Esomeprazole inhibits CYP2C19, the major Esomeprazole enzyme metabolism. Concomitant oral administration of 30 mg Esomeprazole resulted in decreasing clearance of the CYP2C19 substrate Diazepam. This interaction is unlikely to be of clinical relevance. Concomitant oral administration of 40 mg Esomeprazole resulted in increasing trough plasma levels of Phenytoin in epileptic patients. Concomitant oral administration of 40 mg Esomeprazole to Warfarin-treated patients showed that, despite a slight elevation in the trough plasma concentration of the less potent than R-isomer of Warfarin, the coagulation times were within the accepted range.
Pharmacokinetic/pharmacodynamic interaction between Clopidogrel (300 mg loading dose/75 mg daily maintenance dose) and Esomeprazole (40 mg p.o. daily) resulting in decreased exposure to the active metabolite of Clopidogrel and resulting in decreased maximum inhibition of (ADP induced) platelet aggregation.
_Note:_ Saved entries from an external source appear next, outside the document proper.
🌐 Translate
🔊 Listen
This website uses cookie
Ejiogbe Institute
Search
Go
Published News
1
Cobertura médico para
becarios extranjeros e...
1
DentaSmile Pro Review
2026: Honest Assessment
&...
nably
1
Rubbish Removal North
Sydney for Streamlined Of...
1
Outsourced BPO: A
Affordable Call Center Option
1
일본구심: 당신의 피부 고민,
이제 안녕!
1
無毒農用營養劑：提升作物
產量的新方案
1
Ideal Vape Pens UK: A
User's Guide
When given together with proton pump inhibitors, Methotrexate levels have been reported to increase in some patients. In high-dose Methotrexate administration a temporary withdrawal of Esomeprazole may need to be considered.
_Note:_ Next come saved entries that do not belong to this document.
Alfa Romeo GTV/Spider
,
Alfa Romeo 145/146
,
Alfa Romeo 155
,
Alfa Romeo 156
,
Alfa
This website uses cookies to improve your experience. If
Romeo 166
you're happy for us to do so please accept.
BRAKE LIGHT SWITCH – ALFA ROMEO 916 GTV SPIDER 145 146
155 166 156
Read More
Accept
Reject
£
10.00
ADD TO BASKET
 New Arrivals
Omeprazole has been reported to interact with some antiretroviral drugs. Increased gastric pH during Omeprazole treatment may change the absorption of the antiretroviral drug. Other possible interaction mechanisms are via CYP2C19. For some antiretroviral drugs, such as Atazanavir and Nelfinavir, decreased serum levels have been reported when given together with Omeprazole and concomitant administration are not recommended. For other antiretroviral drugs, such as Saquinavir, increased serum levels have been reported. There are also some antiretroviral drugs for which unchanged serum levels have been reported when given with Omeprazole. Due to the similar pharmacodynamic effects and pharmacokinetic properties of Omeprazole and Esomeprazole, concomitant administration with Esomeprazole and antiretroviral drugs such as Atazanavir and Nelfinavir is not recommended (see Contraindications).
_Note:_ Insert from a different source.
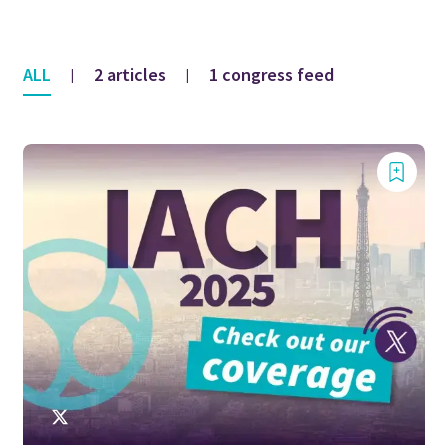
ALL
2 articles
1 congress feed
|
|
Esomeprazole has been shown to have no clinically relevant effects on the pharmacokinetics of Amoxicillin or Quinidine.
Effect of other drugs on pharmacokinetics of Esomeprazole: Esomeprazole is metabolised by CYP2C19 and CYP3A4. Concomitant oral administration of Esomeprazole and a CYP3A4 inhibitor, Clarithromycin (500 mg b.i.d.), resulted in a doubling of the exposure (AUC) to Esomeprazole. Concomitant administration of Esomeprazole and a combined inhibitor of CYP2C19 and CYP3A41, such as Voriconazole, may result in more than doubling of the Esomeprazole exposure. The CYP2C19 and CYP3A4 inhibitor Voriconazole increased Omeprazole AUCT. A dose adjustment of Esomeprazole is not regularly required in either of these situation. However, dose adjustment should be considered in patients with severe hepatic impairment and if long-term treatment is indicated.
Drugs known to induce CYP2C19 or CYP3A4 or both (such as Rifampicin and St. John's wort) may lead to descrease Esomeprazole serum levels by increasing the Esomeprazole metabolism.